Model Card: ruCLIP

Disclaimer: The code for using model you can found here.

Model Details

The ruCLIP model was developed by researchers at SberDevices and Sber AI based on origin OpenAI paper.

Model Type

The model uses a ViT-B/32 Transformer architecture (initialized from OpenAI checkpoint and freezed while training) as an image encoder and uses ruGPT3Small as a text encoder.

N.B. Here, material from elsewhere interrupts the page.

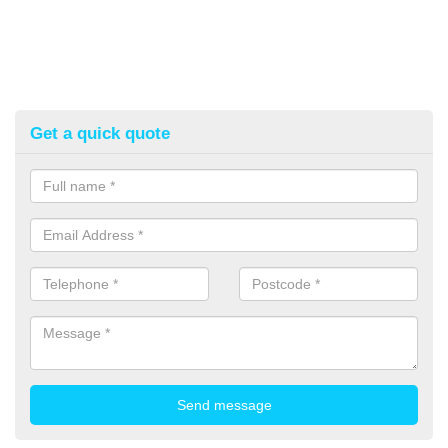
Get a quick quote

These encoders are trained to maximize the similarity of (image, text) pairs via a contrastive loss.

Documents

Our habr post.

Usage

Code for using model you can obtain in our repo.

from clip.evaluate.utils import (
    get_text_batch, get_image_batch, get_tokenizer,
    show_test_images, load_weights_only
)
import torch

# Load model and tokenizer
model, args = load_weights_only("ViT-B/32-small")
model = model.cuda().float().eval()
tokenizer = get_tokenizer()
# Load test images and prepare for model
images, texts = show_test_images(args)
input_ids, attention_mask = get_text_batch(["Это " + desc for desc in texts], tokenizer, args)
img_input = get_image_batch(images, args.img_transform, args)
# Call model
with torch.no_grad():
    logits_per_image, logits_per_text = model(
        img_input={"x": img_input},
        text_input={"x": input_ids, "attention_mask": attention_mask}
    )

Performance

We evaluate our model on CIFAR100 and CIFAR10 datasets.

zero-shot classification CIFAR100 top1 accuracy 0.4057; top5 accuracy 0.6975.

zero-shot classification CIFAR10 top1 accuracy 0.7803; top5 accuracy 0.9834.